▸ **Exercise details**
If pictures appear in the lines below, skip them and copy exactly the lines from the one containing "Exciting Golden Globe Awards 2024: Oscar" through the one containing "Bosques, al considerar que podrían", and nothing else.

▸ **Data for review**
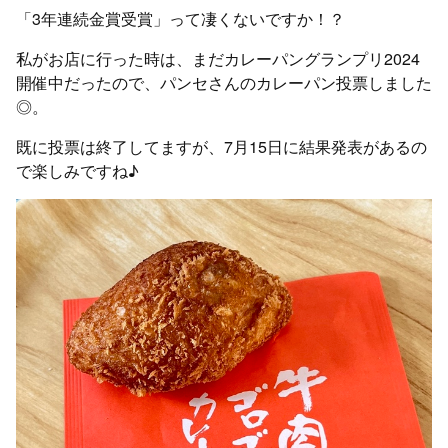
「3年連続金賞受賞」って凄くないですか！？
私がお店に行った時は、まだカレーパングランプリ2024
開催中だったので、パンセさんのカレーパン投票しました
◎。
既に投票は終了してますが、7月15日に結果発表があるの
で楽しみですね♪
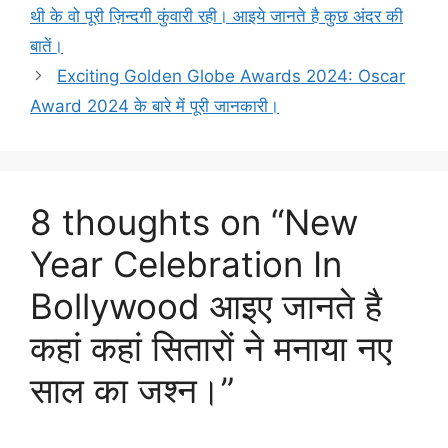
थी के वो पूरी ज़िन्दगी कुंवारी रही। आइये जानते है कुछ अंदर की
बातें।
Exciting Golden Globe Awards 2024: Oscar
Award 2024 के बारे में पूरी जानकारी।
8 thoughts on “New
Year Celebration In
Bollywood आइए जानते है
कहां कहां सितारों ने मनाया नए
साल का जश्न।”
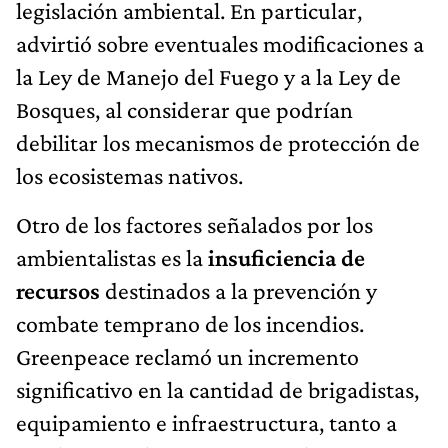
legislación ambiental. En particular,
advirtió sobre eventuales modificaciones a
la Ley de Manejo del Fuego y a la Ley de
Bosques, al considerar que podrían
debilitar los mecanismos de protección de
los ecosistemas nativos.
Otro de los factores señalados por los
ambientalistas es la
insuficiencia de
recursos
destinados a la prevención y
combate temprano de los incendios.
Greenpeace reclamó un incremento
significativo en la cantidad de brigadistas,
equipamiento e infraestructura, tanto a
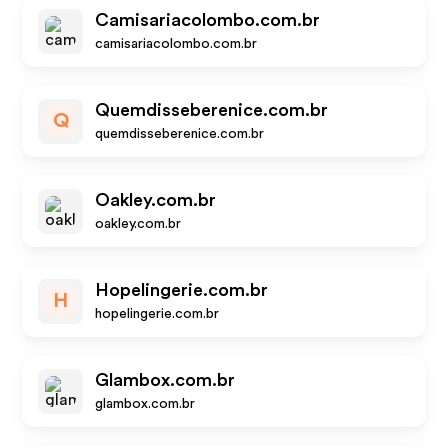
Camisariacolombo.com.br
camisariacolombo.com.br
Quemdisseberenice.com.br
Q
quemdisseberenice.com.br
Oakley.com.br
oakley.com.br
Hopelingerie.com.br
H
hopelingerie.com.br
Glambox.com.br
glambox.com.br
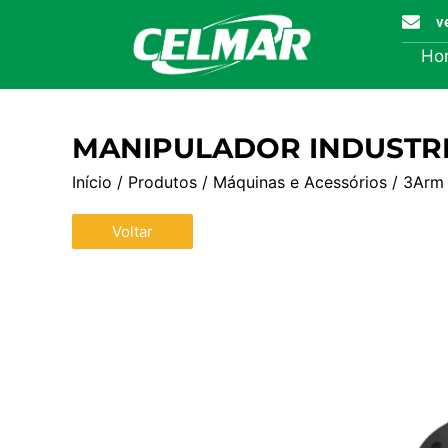
v
Ho
MANIPULADOR INDUSTRI
Início
/
Produtos
/
Máquinas e Acessórios
/
3Arm
Voltar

▸ **Answer to the exercise**
Exciting Golden Globe Awards 2024: Oscar
Award 2024 के बारे में पूरी जानकारी।
8 thoughts on “New
Year Celebration In
Bollywood आइए जानते है
कहां कहां सितारों ने मनाया नए
साल का जश्न।”
legislación ambiental. En particular,
advirtió sobre eventuales modificaciones a
la Ley de Manejo del Fuego y a la Ley de
Bosques, al considerar que podrían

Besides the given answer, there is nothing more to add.